Microsoft teamed up Monday with US bookselling large Barnes & Noble in a venture aimed toward grabbing a larger share of the rapidly growing marketplace for electronic books.
The world's biggest software group can create a $300 million investment in an exceedingly new Barnes & Noble subsidiary specializing in
the bookseller's digital reading capabilities, including its Nook tablet, and its faculty businesses.
The move seems to end an extended patent dispute between the 2 corporations and brings them together to battle Amazon's fashionable Kindle pill and ebook reader, also because the surging Apple iPad.
The Nook, that is the B&N competitor within the segment, will get an application for Microsoft's Windows eight operating system.
This "will extend the reach of Barnes & Noble's digital bookstore by providing one among the globe's largest digital catalogues of e-books, magazines and newspapers to hundreds of scores of Windows customers in the US and internationally," a joint statement said.
The investment will offer Microsoft a 17.6% stake in the as-nevertheless unnamed unit that "will accelerate the transition to e-reading, which is revolutionizing the approach people consume, create, share and relish digital content," the statement said.
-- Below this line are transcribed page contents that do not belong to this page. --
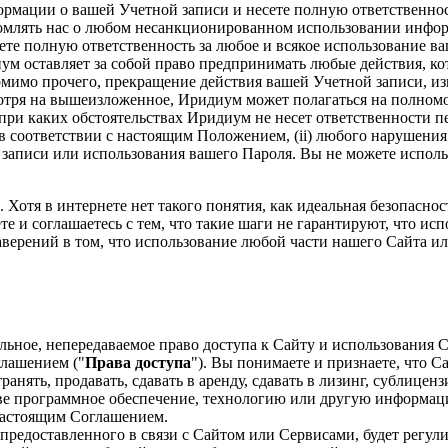
рмации о вашей Учетной записи и несете полную ответственнос
домлять нас о любом несанкционированном использовании инф
сете полную ответственность за любое и всякое использование в
ум оставляет за собой право предпринимать любые действия, к
помимо прочего, прекращение действия вашей Учетной записи, 
отря на вышеизложенное, Иридиум может полагаться на полном
при каких обстоятельствах Иридиум не несет ответственности п
 в соответствии с настоящим Положением, (ii) любого нарушения
записи или использования вашего Пароля. Вы не можете использ
 Хотя в интернете нет такого понятия, как идеальная безопасн
 и соглашаетесь с тем, что такие шаги не гарантируют, что ис
аверений в том, что использование любой части нашего Сайта и
ное, непередаваемое право доступа к Сайту и использования С
глашением ("
Права доступа
"). Вы понимаете и признаете, что 
ранять, продавать, сдавать в аренду, сдавать в лизинг, сублице
ве программное обеспечение, технологию или другую информаци
 настоящим Соглашением.
редоставленного в связи с Сайтом или Сервисами, будет регули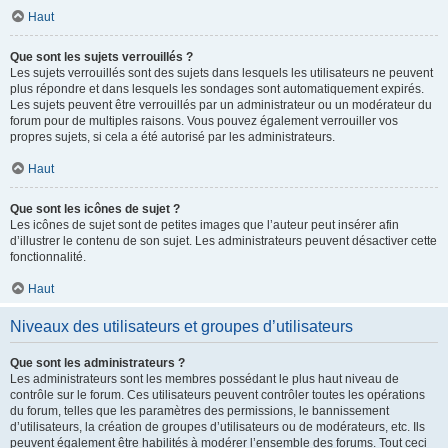
Haut
Que sont les sujets verrouillés ?
Les sujets verrouillés sont des sujets dans lesquels les utilisateurs ne peuvent
plus répondre et dans lesquels les sondages sont automatiquement expirés.
Les sujets peuvent être verrouillés par un administrateur ou un modérateur du
forum pour de multiples raisons. Vous pouvez également verrouiller vos
propres sujets, si cela a été autorisé par les administrateurs.
Haut
Que sont les icônes de sujet ?
Les icônes de sujet sont de petites images que l’auteur peut insérer afin
d’illustrer le contenu de son sujet. Les administrateurs peuvent désactiver cette
fonctionnalité.
Haut
Niveaux des utilisateurs et groupes d’utilisateurs
Que sont les administrateurs ?
Les administrateurs sont les membres possédant le plus haut niveau de
contrôle sur le forum. Ces utilisateurs peuvent contrôler toutes les opérations
du forum, telles que les paramètres des permissions, le bannissement
d’utilisateurs, la création de groupes d’utilisateurs ou de modérateurs, etc. Ils
peuvent également être habilités à modérer l’ensemble des forums. Tout ceci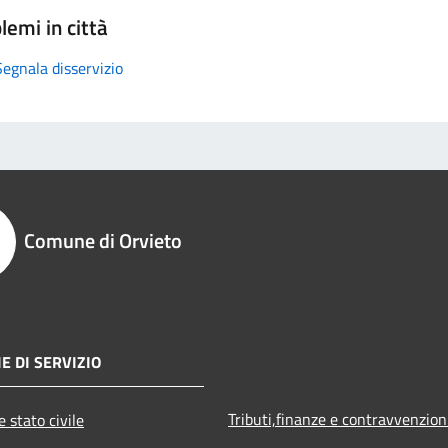
lemi in città
Segnala disservizio
Comune di Orvieto
E DI SERVIZIO
Tributi,finanze e contravvenzion
 stato civile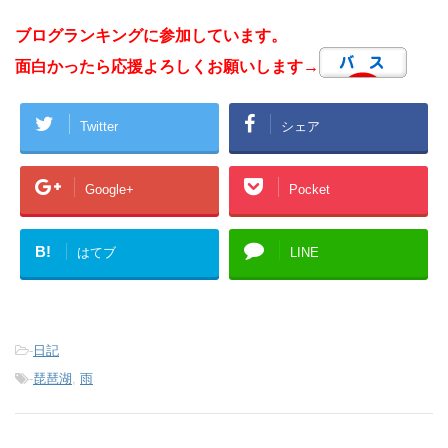
ブログランキングに参加しています。
面白かったら応援よろしくお願いします→
Twitter
シェア
Google+
Pocket
B!
はてブ
LINE
-
日記
-
琵琶湖
,
雨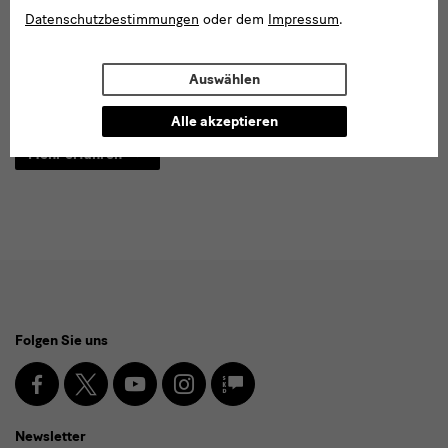
Datenschutzbestimmungen
oder dem
Impressum
.
Die Sammlung des Kupferstich-Kabinetts umfasst mehr als 1.000
Fotografien von Wols. Darüber hinaus befindet sich der
Auswählen
schriftliche Nachlass der Schwester des Künstlers, das Wols-
Archiv, im Kabinett und steht der Forschung zur Verfügung.
Alle akzeptieren
Mehr erfahren
Social
Folgen Sie uns
Media
und
Facebook
X
Youtube
Instagram
SKD
Blog
Newsletter
Newsletter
In January, Barnes & Noble -- whose market price has plummeted in recent times -- had announced plans to spin off its digital business to maximise price for its shareholders.
"The shift to digital is putting the world's libraries and newsstands within the palm of each person's hand, and is the beginning of a journey that can impact how folks read, interact with, and relish new varieties of content," said Microsoft president Andy Lees.
The company's input would "accelerate e-reading innovation across a broad range of Windows devices," Lees said.
It wasn't set whether the separation of the new unit will involve a brand new stand-alone company, consistent with the statement.
In February Barnes & Noble unveiled a replacement version of its Nook tablet, with the same $99 price tag as Amazon's Kindle Fire.
The announcement comes weeks when the US Justice Department sued Apple and 5 publishing firms alleging a conspiracy to raise costs and limit competition for e-books.
Because the antitrust suit was unveiled, officials said 3 of the publishers agreed to finish the scheme to force retailers like Amazon to just accept a new pricing arrange that ended their ability to supply discounts for electronic books.